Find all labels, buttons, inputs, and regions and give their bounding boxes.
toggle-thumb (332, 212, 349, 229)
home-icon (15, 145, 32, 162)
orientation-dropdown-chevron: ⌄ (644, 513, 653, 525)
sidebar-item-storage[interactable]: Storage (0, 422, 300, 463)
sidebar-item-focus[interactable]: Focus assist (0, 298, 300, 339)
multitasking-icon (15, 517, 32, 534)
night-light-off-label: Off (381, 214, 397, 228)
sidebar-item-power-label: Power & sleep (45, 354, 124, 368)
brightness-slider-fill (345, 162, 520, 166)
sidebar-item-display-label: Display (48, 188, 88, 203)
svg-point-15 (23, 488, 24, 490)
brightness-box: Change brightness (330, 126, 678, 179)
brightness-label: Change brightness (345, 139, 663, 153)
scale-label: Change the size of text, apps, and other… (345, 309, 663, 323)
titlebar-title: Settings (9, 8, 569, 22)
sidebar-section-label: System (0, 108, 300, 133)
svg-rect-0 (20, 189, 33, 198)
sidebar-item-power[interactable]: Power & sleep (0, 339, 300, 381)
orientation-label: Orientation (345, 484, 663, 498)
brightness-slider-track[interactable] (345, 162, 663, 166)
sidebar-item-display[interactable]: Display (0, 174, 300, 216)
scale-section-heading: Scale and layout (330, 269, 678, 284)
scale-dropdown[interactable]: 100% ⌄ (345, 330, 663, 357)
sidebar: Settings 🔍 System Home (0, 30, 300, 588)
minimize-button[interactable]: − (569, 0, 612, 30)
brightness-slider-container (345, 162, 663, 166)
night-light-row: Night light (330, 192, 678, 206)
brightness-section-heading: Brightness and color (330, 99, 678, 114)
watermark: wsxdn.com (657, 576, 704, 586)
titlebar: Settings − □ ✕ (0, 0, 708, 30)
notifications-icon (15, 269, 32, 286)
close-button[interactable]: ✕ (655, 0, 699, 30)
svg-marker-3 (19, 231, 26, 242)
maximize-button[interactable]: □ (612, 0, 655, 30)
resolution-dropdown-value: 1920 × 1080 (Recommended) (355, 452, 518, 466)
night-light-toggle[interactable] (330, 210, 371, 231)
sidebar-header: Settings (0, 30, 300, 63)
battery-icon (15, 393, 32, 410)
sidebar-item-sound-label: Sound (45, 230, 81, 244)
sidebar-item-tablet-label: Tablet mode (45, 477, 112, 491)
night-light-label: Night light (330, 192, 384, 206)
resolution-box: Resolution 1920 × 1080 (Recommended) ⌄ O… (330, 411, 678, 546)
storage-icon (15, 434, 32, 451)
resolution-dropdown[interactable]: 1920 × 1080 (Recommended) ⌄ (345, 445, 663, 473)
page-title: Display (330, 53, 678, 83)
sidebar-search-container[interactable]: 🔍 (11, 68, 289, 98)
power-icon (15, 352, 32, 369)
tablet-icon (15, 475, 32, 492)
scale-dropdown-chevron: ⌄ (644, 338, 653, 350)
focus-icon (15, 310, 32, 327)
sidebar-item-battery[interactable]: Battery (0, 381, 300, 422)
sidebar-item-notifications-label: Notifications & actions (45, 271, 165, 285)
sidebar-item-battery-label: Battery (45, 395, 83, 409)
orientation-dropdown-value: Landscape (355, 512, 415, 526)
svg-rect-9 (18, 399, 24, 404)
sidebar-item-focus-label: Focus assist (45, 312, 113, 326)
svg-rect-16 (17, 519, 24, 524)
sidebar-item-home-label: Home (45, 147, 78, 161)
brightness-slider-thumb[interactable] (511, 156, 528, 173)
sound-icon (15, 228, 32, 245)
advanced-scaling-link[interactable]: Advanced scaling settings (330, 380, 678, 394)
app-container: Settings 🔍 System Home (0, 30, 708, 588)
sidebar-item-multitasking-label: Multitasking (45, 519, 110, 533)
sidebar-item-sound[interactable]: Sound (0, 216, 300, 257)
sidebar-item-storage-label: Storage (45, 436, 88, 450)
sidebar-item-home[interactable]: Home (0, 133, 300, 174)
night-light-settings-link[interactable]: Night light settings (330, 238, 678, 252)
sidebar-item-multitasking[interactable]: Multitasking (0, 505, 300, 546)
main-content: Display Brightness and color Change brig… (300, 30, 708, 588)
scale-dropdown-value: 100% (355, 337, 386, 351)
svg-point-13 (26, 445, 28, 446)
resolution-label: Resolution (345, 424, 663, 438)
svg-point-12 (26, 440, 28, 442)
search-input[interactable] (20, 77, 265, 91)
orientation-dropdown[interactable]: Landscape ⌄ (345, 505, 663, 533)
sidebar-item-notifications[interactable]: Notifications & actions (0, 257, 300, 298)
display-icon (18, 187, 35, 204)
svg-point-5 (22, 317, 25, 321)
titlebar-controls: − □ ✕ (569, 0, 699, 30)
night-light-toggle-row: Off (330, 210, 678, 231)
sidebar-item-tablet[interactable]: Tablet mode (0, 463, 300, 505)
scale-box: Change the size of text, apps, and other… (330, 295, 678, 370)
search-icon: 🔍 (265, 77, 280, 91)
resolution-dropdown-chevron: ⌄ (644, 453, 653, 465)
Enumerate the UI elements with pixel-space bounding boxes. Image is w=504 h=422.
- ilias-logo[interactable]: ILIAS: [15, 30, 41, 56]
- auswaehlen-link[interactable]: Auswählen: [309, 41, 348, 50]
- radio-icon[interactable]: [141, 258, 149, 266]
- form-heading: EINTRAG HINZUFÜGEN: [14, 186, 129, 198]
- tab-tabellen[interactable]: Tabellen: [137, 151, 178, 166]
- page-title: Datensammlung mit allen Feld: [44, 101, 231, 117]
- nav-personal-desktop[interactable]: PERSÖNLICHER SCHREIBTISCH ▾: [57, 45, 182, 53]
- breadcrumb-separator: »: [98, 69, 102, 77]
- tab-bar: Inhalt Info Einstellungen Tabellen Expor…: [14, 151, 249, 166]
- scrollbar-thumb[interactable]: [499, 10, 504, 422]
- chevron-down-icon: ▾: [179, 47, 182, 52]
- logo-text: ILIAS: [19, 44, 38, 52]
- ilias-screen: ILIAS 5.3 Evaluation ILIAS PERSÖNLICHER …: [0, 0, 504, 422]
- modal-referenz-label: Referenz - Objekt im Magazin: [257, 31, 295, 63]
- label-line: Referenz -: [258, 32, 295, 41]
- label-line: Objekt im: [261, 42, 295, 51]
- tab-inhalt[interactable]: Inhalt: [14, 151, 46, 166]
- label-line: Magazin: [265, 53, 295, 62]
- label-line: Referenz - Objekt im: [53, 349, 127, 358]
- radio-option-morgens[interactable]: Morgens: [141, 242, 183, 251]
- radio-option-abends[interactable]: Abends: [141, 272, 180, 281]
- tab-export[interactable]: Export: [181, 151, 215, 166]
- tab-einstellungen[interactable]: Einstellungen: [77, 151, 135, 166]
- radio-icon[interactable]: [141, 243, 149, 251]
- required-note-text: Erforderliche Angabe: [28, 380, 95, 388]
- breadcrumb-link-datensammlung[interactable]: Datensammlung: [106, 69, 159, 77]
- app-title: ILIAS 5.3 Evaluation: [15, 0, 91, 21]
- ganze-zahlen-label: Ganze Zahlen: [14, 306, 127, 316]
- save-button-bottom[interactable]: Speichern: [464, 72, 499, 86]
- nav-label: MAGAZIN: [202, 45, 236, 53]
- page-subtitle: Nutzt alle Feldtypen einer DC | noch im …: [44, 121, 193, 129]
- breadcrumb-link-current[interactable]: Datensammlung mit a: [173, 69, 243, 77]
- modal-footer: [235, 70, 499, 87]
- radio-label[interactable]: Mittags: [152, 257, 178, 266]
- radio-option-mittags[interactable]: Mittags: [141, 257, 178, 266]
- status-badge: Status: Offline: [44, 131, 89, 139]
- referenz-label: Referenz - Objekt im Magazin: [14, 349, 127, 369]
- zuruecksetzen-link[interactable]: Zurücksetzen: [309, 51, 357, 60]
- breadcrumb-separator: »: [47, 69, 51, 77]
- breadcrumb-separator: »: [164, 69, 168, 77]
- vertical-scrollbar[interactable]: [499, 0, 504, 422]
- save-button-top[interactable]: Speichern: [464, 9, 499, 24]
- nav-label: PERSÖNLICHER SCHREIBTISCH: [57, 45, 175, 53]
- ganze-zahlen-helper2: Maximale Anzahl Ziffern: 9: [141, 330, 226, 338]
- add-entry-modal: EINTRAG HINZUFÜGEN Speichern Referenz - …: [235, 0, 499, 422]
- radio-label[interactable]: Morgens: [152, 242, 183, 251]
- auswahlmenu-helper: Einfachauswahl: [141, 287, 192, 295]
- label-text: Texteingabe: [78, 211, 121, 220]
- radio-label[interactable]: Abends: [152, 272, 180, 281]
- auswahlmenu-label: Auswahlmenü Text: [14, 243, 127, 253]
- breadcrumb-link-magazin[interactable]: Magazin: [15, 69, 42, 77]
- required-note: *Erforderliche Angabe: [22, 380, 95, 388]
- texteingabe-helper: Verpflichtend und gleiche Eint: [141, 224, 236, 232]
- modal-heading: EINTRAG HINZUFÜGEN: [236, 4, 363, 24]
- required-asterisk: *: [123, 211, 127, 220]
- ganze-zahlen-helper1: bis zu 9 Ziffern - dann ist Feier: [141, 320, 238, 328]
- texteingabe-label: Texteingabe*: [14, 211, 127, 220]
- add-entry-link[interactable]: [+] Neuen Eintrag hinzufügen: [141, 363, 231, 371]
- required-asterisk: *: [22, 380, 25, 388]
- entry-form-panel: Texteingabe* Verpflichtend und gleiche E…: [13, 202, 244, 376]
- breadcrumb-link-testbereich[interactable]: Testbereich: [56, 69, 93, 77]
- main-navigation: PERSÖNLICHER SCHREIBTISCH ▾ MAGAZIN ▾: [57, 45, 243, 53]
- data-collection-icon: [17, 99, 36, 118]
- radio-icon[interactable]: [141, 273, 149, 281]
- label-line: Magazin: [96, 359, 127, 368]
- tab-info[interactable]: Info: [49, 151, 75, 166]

*HOW TO COMPLETE THIS TASK*
If a line in the listing contains the string "Ziffern", copy it.

*TASK SOLUTION*
- ganze-zahlen-helper2: Maximale Anzahl Ziffern: 9: [141, 330, 226, 338]
- ganze-zahlen-helper1: bis zu 9 Ziffern - dann ist Feier: [141, 320, 238, 328]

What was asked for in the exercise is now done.